Hands-On History: Weaving

When I teach, I love to let students really get involved in history.  Recently, we were studying 13th century Venice, and the importance of woven pieces for cloth as well as art came up in the discussion.  Weaving, though exists in lots of cultures, so you could do this when studying several times and places. With an enthusiasm for 13th century Venice and Marco Polo, we decided it was time to put the learning into action (full lesson plan available at TPT).

First, we built looms on simple pieces of wood.  I got inexpensive wood frames for $1.  Students drew a line on two opposing sides about 1/2" from the edge and then hammered in nails (with no head) 1/2" apart.  They pre-marked the places for the nails, so it went pretty fast. (Note: you could make cardboard looms if that is all you have in your budget.)

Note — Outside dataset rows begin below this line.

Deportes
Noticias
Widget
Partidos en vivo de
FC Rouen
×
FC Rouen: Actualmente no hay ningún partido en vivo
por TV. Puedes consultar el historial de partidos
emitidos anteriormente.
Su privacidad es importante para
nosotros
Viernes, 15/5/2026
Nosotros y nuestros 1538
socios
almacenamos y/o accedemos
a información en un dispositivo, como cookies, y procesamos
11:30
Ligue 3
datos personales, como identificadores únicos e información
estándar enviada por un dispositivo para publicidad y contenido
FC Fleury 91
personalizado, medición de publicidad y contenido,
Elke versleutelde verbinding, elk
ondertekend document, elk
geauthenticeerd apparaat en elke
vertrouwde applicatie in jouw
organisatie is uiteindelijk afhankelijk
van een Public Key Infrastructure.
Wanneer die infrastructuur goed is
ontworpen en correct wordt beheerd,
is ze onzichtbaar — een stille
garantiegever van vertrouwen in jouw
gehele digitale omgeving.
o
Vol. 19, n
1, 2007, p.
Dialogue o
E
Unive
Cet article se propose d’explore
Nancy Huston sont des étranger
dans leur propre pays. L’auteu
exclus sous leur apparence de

Second, each student select a thread to be the warp piece. Students tie the warp pieces on the by tying to the first nail and then looping around each nail.  Then tie it off at the end.

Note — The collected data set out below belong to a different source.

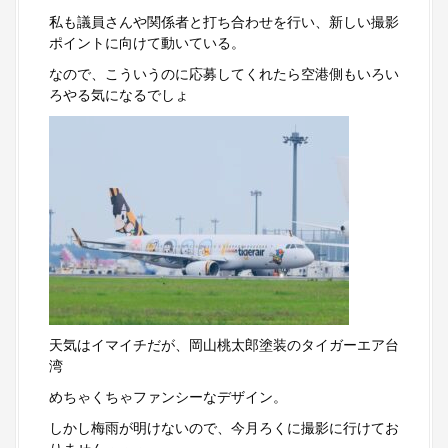
私も議員さんや関係者と打ち合わせを行い、新しい撮影
ポイントに向けて動いている。
なので、こういうのに応募してくれたら空港側もいろい
ろやる気になるでしょ
天気はイマイチだが、岡山桃太郎塗装のタイガーエア台
湾
めちゃくちゃファンシーなデザイン。
しかし梅雨が明けないので、今月ろくに撮影に行けてお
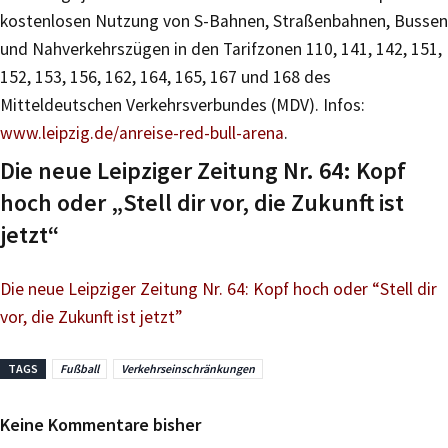
kostenlosen Nutzung von S-Bahnen, Straßenbahnen, Bussen
und Nahverkehrszügen in den Tarifzonen 110, 141, 142, 151,
152, 153, 156, 162, 164, 165, 167 und 168 des
Mitteldeutschen Verkehrsverbundes (MDV). Infos:
www.leipzig.de/anreise-red-bull-arena
.
Die neue Leipziger Zeitung Nr. 64: Kopf
hoch oder „Stell dir vor, die Zukunft ist
jetzt“
Die neue Leipziger Zeitung Nr. 64: Kopf hoch oder “Stell dir
vor, die Zukunft ist jetzt”
TAGS
Fußball
Verkehrseinschränkungen
Keine Kommentare bisher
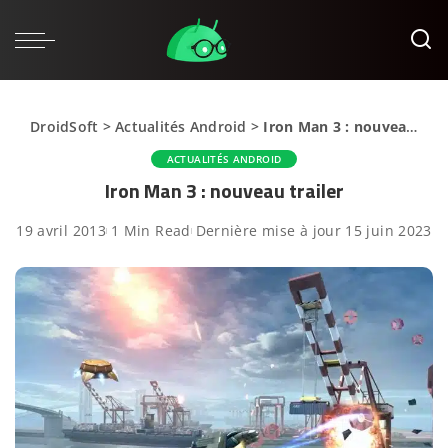
DroidSoft
>
Actualités Android
>
Iron Man 3 : nouveau trailer
ACTUALITÉS ANDROID
Iron Man 3 : nouveau trailer
19 avril 2013
1 Min Read
Dernière mise à jour 15 juin 2023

tYou may want to have the looms pre-threaded.  

     Third, have a wide selection of threads and ribbons read for students to weave through.  I encouraged students to keep their lines tight together, so they get a tight weave. If you have less time, you can have them weave ribbons instead.  Use yarn, raffia, cloth as well as beads, feathers and buttons to make these true works of art.  Have fun!